_Listed entries_
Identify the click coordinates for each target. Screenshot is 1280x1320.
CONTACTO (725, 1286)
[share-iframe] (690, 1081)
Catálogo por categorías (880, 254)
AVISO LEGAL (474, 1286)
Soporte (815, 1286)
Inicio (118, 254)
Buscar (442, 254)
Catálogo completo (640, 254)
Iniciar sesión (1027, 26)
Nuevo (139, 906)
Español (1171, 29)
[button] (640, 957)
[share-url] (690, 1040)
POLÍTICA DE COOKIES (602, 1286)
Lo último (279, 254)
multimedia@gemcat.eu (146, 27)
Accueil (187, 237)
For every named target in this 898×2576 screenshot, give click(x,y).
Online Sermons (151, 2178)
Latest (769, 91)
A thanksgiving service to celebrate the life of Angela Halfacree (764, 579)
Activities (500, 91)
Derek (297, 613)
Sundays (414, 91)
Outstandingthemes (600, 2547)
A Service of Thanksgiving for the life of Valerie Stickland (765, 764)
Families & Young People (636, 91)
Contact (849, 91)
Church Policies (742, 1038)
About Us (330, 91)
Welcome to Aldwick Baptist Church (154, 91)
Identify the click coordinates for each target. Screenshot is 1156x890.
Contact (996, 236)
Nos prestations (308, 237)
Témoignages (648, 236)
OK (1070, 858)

_Exercise description_
Quote all of the entries verbatim.

_Written response_
Identify the click coordinates for each target. Screenshot is 1280x1320.
CONTACTO (725, 1286)
[share-iframe] (690, 1081)
Catálogo por categorías (880, 254)
AVISO LEGAL (474, 1286)
Soporte (815, 1286)
Inicio (118, 254)
Buscar (442, 254)
Catálogo completo (640, 254)
Iniciar sesión (1027, 26)
Nuevo (139, 906)
Español (1171, 29)
[button] (640, 957)
[share-url] (690, 1040)
POLÍTICA DE COOKIES (602, 1286)
Lo último (279, 254)
multimedia@gemcat.eu (146, 27)
Accueil (187, 237)
For every named target in this 898×2576 screenshot, give click(x,y).
Online Sermons (151, 2178)
Latest (769, 91)
A thanksgiving service to celebrate the life of Angela Halfacree (764, 579)
Activities (500, 91)
Derek (297, 613)
Sundays (414, 91)
Outstandingthemes (600, 2547)
A Service of Thanksgiving for the life of Valerie Stickland (765, 764)
Families & Young People (636, 91)
Contact (849, 91)
Church Policies (742, 1038)
About Us (330, 91)
Welcome to Aldwick Baptist Church (154, 91)
Identify the click coordinates for each target. Screenshot is 1156x890.
Contact (996, 236)
Nos prestations (308, 237)
Témoignages (648, 236)
OK (1070, 858)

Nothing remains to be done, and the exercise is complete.